InvalidError :
bit_user :
If you look back into semi-recent history, many cutting-edge designs (like IBM's Cell processor) have eschewed big cache hierarchies, instead favoring software-managed local memory.
Having local "scratch" memory is basically software-directed caching. Yes, that might be slightly more power-efficient from avoiding cache-coherence concerns
...
Having yet another type of RAM internal to CPU cores that exists outside conventional memory address space would also open up a whole new can of worms security-wise.
Well, there are different levels at which you could place it. If you made it private to a core/thread, then there should be no security concern. IMO, cache is still a good solution for inter-thread communication - which tends to be far lower-bandwidth, as well.
As for additional context switching overhead, the L1/L2 cache routinely gets flushed (and I think some spectre or meltdown fix might now explicitly do that) anyway, so we're really not talking about a lot of additional memory traffic.

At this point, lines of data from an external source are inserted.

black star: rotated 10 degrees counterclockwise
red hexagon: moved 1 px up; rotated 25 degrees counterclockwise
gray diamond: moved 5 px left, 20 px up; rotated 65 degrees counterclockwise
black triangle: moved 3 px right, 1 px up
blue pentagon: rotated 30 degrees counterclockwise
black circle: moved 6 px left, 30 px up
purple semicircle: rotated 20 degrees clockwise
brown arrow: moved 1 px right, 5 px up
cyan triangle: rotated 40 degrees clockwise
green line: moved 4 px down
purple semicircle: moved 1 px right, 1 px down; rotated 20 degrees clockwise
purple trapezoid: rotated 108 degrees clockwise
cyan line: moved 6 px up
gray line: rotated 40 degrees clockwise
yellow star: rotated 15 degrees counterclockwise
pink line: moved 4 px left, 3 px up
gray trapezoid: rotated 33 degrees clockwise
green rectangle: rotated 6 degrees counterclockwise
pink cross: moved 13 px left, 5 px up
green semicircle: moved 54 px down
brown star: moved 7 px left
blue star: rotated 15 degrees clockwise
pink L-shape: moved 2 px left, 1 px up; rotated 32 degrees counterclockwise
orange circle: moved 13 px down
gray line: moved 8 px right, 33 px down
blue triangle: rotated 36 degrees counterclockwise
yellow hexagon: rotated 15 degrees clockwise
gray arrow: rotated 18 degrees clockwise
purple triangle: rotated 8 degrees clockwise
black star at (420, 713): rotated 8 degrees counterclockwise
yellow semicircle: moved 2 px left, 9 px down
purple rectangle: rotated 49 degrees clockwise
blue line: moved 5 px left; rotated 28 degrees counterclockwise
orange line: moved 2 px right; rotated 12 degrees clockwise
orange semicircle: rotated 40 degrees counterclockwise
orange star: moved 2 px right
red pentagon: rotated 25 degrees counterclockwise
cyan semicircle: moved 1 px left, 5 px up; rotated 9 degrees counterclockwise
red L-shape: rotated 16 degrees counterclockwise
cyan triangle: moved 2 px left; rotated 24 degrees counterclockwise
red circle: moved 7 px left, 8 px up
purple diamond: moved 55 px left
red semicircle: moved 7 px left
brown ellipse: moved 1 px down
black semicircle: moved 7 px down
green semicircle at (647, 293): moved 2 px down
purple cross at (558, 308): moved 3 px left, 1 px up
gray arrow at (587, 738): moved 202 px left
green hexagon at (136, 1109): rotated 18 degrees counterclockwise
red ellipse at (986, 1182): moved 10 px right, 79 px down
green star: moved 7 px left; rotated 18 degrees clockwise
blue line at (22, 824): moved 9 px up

Plus, have you considered the size of the AVX-512 register file? I think it might be bigger than the Cell processor's entire per-SPE scratch pad area!
Anyway, we can debate the relative merits, but only time will tell, for sure. Really, there's not so much difference between this and simply having a large register file. Just add indexed access and you're basically there. Another way to think of it is like having your stack frame fetched into local memory, which I think is a little like what SPARC tried to do with register windows.